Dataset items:

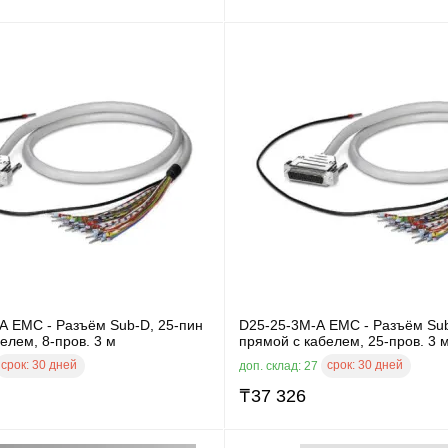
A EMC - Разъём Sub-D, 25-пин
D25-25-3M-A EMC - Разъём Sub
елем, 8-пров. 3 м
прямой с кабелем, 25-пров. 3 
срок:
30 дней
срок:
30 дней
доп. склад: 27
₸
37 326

--

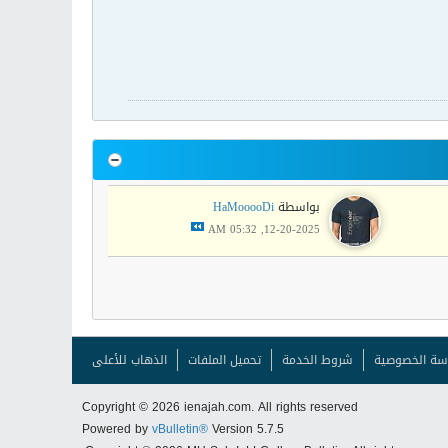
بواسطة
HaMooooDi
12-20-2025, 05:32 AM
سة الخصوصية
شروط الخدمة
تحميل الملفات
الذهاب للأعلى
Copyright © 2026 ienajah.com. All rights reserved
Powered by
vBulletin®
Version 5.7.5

--

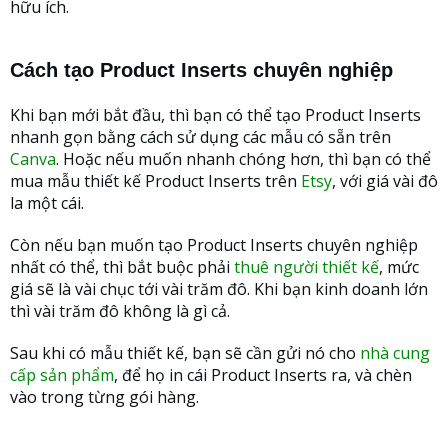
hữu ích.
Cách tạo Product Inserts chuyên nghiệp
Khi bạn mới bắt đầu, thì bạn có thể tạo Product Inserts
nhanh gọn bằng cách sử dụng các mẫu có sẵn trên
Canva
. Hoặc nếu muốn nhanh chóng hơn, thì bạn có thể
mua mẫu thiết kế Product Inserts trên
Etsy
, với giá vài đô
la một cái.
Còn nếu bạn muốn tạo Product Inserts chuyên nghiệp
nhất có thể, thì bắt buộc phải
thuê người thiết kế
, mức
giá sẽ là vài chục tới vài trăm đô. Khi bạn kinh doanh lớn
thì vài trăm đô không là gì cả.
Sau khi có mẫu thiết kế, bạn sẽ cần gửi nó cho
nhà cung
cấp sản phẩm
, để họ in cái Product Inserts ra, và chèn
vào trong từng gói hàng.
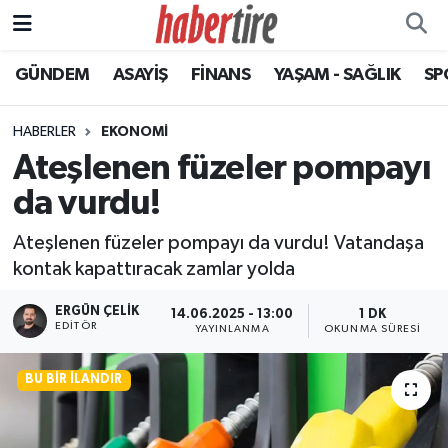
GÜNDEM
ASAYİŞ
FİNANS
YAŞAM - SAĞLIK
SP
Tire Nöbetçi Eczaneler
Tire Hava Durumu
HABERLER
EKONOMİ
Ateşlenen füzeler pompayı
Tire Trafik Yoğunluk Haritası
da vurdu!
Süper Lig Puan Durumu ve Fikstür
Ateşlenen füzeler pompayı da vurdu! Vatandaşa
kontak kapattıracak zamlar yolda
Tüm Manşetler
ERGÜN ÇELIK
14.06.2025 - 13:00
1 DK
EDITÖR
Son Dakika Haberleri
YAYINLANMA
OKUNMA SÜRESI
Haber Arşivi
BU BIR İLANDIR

- **Assigned task**
Which lines in the records above contain the string "Разъём"? Copy them.

- **Output of the task**
A EMC - Разъём Sub-D, 25-пин
D25-25-3M-A EMC - Разъём Sub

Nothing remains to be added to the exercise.